## Record excerpts

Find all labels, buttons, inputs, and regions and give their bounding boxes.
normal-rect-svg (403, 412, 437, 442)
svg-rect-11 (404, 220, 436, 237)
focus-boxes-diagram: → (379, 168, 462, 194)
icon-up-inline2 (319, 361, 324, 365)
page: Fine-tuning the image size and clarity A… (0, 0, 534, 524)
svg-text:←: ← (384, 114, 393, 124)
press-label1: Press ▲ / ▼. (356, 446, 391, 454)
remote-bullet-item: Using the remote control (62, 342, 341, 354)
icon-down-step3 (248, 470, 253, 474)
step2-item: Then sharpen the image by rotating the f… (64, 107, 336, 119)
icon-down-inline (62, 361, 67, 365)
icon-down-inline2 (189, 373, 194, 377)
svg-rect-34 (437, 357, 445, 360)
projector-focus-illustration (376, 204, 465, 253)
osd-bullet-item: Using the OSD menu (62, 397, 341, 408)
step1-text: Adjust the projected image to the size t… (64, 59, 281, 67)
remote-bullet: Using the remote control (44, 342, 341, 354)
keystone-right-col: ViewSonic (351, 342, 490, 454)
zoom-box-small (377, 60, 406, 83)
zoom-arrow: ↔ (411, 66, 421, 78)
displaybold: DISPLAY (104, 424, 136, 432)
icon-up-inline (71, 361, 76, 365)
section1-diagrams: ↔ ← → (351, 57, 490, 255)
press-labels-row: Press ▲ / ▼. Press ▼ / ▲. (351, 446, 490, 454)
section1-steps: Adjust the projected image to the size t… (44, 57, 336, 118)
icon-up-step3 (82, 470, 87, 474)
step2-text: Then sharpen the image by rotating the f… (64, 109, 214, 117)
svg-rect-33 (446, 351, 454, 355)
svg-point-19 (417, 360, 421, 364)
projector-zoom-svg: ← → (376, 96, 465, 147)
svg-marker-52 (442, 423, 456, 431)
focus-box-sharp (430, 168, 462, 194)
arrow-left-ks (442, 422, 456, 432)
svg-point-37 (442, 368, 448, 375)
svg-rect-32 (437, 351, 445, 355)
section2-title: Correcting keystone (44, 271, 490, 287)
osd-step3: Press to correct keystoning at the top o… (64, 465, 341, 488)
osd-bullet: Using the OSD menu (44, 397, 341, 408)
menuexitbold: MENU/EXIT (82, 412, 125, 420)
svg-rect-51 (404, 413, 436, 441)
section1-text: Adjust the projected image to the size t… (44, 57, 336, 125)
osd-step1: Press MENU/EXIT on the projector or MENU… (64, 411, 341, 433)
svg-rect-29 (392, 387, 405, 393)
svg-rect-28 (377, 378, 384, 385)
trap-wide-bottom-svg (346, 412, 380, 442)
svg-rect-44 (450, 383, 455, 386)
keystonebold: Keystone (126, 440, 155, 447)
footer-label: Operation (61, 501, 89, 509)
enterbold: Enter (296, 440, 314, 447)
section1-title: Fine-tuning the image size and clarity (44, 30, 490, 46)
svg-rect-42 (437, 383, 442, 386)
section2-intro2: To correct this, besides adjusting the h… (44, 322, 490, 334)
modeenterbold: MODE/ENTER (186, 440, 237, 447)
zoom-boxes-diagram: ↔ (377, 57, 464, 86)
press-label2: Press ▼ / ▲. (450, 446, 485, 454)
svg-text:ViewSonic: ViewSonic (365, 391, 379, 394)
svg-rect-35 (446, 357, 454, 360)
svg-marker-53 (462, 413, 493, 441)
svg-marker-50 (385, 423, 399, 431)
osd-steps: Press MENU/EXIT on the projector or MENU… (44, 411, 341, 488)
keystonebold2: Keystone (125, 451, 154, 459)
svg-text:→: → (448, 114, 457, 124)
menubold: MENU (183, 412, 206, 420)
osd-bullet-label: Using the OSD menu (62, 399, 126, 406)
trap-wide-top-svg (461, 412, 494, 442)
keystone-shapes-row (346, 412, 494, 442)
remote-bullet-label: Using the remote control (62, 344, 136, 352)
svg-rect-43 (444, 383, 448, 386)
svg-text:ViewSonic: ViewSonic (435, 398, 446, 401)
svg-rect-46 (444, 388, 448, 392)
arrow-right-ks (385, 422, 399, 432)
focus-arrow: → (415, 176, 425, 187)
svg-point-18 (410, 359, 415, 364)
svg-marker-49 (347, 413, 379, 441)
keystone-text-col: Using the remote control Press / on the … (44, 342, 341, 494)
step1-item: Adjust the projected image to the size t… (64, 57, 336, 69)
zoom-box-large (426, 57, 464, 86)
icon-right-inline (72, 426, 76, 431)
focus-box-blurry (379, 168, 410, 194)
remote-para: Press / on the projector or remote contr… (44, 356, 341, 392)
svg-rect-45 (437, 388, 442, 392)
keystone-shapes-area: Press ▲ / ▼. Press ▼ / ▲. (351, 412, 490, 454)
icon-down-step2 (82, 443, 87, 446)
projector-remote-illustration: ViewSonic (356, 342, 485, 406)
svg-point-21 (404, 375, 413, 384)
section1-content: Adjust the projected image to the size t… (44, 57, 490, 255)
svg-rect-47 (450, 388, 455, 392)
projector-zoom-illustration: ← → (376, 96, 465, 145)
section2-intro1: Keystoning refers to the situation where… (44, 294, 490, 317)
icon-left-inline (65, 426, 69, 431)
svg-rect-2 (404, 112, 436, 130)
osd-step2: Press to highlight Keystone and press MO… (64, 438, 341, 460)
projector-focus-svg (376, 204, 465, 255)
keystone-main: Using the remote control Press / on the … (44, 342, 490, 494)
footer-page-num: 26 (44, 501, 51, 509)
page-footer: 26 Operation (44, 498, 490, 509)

==

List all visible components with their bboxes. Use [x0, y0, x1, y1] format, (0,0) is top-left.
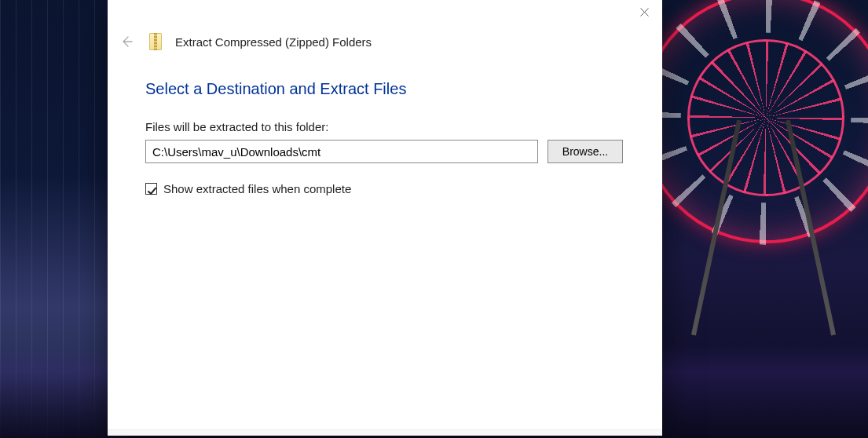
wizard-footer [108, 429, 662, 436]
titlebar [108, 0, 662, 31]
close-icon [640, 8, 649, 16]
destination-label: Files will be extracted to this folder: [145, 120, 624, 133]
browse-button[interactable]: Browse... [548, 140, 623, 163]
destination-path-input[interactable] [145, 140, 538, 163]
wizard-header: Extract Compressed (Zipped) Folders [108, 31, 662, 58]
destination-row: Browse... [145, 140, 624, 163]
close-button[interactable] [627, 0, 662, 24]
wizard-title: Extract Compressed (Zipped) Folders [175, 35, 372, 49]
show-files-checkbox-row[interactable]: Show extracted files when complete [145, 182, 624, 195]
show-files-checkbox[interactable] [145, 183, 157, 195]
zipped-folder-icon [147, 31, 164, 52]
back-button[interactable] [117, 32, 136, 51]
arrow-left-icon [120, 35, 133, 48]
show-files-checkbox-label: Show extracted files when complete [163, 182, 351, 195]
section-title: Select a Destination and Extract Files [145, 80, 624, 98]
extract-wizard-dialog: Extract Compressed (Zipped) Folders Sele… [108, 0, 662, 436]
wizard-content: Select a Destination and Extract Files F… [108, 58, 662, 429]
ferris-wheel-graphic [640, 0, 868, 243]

* * *

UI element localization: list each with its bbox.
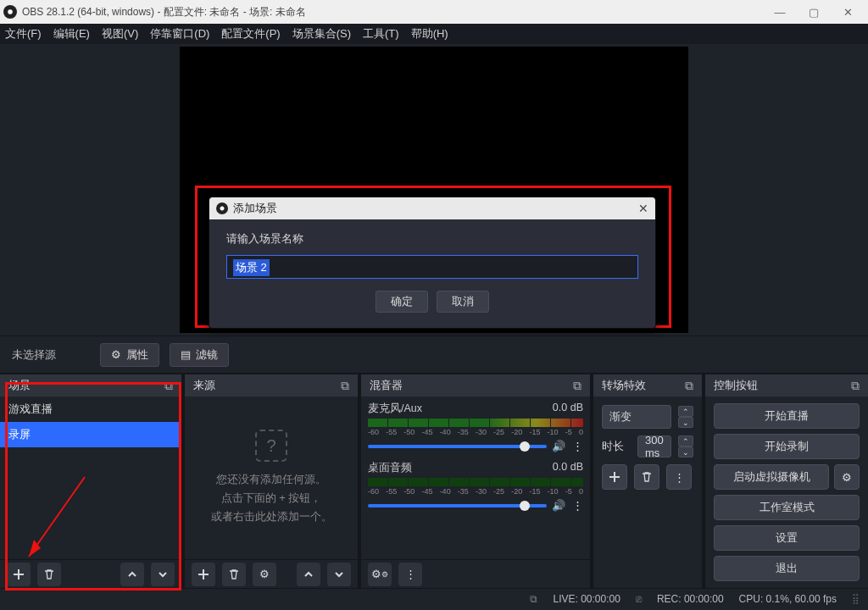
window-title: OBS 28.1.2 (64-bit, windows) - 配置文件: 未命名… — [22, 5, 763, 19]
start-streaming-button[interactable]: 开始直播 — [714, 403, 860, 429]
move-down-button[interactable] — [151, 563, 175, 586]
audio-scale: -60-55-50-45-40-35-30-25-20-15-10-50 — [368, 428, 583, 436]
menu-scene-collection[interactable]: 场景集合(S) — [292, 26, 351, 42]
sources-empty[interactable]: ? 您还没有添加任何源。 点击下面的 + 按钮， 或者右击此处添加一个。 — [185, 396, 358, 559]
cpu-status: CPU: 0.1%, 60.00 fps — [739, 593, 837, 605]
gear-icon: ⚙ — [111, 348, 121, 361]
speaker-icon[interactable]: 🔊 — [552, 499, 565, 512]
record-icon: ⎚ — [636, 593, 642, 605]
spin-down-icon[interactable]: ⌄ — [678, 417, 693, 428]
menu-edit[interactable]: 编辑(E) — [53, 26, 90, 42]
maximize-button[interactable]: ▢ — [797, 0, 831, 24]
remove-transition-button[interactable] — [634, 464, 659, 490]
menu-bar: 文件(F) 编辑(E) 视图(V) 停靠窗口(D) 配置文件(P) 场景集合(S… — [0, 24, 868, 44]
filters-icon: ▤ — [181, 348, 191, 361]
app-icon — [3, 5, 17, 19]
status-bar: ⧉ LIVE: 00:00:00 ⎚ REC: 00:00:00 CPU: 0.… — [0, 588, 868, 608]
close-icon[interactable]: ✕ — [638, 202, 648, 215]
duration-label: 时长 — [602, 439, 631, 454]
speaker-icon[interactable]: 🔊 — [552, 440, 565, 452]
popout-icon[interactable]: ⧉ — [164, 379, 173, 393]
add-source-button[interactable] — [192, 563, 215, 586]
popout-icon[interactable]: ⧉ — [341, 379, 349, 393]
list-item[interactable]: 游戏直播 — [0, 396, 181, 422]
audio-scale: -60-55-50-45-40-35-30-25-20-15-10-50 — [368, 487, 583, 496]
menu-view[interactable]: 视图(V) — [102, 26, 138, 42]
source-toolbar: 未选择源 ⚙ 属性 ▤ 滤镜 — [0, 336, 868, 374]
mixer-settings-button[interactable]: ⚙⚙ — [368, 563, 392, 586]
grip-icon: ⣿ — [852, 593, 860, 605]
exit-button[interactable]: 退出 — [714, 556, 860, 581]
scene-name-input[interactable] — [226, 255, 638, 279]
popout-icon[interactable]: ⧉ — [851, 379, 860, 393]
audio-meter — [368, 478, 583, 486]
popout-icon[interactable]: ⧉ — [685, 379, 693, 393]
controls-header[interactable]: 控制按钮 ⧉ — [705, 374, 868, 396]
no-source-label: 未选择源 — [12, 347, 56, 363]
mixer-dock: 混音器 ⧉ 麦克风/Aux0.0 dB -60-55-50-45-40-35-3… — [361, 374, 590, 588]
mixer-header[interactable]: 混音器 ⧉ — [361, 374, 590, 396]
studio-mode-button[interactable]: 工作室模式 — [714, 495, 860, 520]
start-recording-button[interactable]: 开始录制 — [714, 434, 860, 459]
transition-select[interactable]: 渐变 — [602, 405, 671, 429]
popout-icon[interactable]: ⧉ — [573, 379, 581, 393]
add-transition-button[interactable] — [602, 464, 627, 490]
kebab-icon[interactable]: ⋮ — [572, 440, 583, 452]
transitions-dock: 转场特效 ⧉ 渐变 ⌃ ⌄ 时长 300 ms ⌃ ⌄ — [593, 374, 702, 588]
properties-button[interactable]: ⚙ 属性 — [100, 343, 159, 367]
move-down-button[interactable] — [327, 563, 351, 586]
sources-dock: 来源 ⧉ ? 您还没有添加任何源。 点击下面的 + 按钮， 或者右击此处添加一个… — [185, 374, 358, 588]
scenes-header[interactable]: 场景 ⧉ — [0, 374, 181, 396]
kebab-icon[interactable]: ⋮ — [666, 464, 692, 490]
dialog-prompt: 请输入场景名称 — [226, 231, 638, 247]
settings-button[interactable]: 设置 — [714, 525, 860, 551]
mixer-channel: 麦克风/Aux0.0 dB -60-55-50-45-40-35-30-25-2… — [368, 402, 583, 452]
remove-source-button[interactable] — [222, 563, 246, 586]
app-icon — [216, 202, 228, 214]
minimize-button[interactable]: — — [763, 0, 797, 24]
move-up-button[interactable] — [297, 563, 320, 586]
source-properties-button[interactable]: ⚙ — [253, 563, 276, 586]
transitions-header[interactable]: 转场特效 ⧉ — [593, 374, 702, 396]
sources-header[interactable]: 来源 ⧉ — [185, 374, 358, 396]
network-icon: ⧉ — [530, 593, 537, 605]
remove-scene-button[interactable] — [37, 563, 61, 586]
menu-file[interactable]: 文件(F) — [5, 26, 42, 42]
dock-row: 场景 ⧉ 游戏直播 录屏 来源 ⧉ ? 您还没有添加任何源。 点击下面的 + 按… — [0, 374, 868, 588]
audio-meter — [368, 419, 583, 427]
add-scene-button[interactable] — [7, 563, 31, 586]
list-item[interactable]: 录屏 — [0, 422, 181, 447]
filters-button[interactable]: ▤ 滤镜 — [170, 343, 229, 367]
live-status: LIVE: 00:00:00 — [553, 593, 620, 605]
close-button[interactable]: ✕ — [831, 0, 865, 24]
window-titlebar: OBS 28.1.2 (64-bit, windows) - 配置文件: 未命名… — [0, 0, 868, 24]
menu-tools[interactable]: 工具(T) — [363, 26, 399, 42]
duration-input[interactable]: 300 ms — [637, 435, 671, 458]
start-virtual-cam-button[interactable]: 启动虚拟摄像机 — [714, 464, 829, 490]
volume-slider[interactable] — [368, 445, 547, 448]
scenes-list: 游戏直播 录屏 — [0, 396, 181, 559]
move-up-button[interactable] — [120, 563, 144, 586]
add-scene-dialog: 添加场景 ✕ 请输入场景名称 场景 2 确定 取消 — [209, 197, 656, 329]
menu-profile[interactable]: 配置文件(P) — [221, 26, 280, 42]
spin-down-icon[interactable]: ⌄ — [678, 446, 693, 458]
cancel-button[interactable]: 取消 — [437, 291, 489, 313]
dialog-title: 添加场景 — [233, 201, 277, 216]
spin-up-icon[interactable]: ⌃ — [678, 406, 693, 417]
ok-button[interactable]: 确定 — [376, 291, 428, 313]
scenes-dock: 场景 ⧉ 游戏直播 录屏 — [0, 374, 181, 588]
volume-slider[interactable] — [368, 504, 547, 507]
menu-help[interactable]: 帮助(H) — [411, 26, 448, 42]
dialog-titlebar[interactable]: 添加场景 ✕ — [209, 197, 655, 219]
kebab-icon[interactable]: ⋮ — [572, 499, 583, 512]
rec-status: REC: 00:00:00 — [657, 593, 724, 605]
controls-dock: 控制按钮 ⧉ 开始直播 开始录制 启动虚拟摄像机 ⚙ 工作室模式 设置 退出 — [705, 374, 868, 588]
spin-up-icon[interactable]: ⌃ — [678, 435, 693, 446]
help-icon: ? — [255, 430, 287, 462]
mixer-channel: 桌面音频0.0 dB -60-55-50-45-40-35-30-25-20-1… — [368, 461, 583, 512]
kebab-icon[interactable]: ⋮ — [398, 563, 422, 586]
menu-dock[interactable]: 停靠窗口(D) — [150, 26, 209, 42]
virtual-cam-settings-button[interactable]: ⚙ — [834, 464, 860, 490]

## How to complete this task
How many lines in the records hold the string "工作室模式"? The number alone is the answer.

## Exercise answer
2